TextExtractionOptions Enumeration

Apitron PDF Kit help

Apitron.PDF.Kit library for .NET

This enum represents a text extraction options.

Namespace: Apitron.PDF.Kit.Extraction
Assembly: Apitron.PDF.Kit (in Apitron.PDF.Kit.dll) Version: 2.0.37.0 (2.0.37.0)

Syntax

[FlagsAttribute]
public enum TextExtractionOptions

<FlagsAttribute>
Public Enumeration TextExtractionOptions

Members

Member name	Value	Description
RawText	0	Text will be extracted as it appears in PDF content without any formatting.
FormattedText	1	Text will be extracted as it appears in PDF content and intelligent formatting will be applied.
TaggedText	2	Text will be extracted in xml format, fragmented as it appears on pdf page. Examples <page><textblock attribute1 ... attributeN>text1</textblock>...<textblock>text2</textblock></page>
MergedTaggedText	3	Text will be extracted in xml format similar to used by TaggedText option. This option enables a strategy that merges text blocks, having similar propeties, as much as possible.

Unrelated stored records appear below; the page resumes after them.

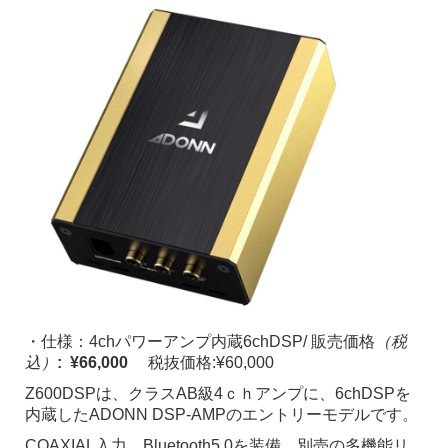
・仕様：4chパワーアンプ内蔵6chDSP/ 販売価格
（税
込）
: ¥66,000
税抜価格:¥60,000
Z600DSPは、クラスAB級4ｃｈアンプに、6chDSPを
内蔵したADONN DSP-AMPのエントリーモデルです。
COAXIAL入力、Bluetooth5.0を装備、別売の多機能リ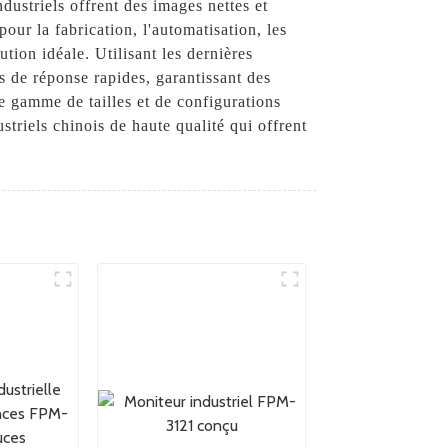
dustriels offrent des images nettes et
our la fabrication, l'automatisation, les
tion idéale. Utilisant les dernières
s de réponse rapides, garantissant des
e gamme de tailles et de configurations
triels chinois de haute qualité qui offrent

Examples <page><textblock attribute1 ... attributeN>text1</textblock>...<textblock>text2</textblock></page>
HtmlFragment	4	Text will be extracted in html format. Page content will be wrapped by <div> and each text fragment will be represented by a preformatted, absolutely positioned, styled block.
HtmlPage	5	Text will be extracted in html format. Page content will be represented by a complete html page, and each text fragment by a preformatted, absolutely positioned, styled block.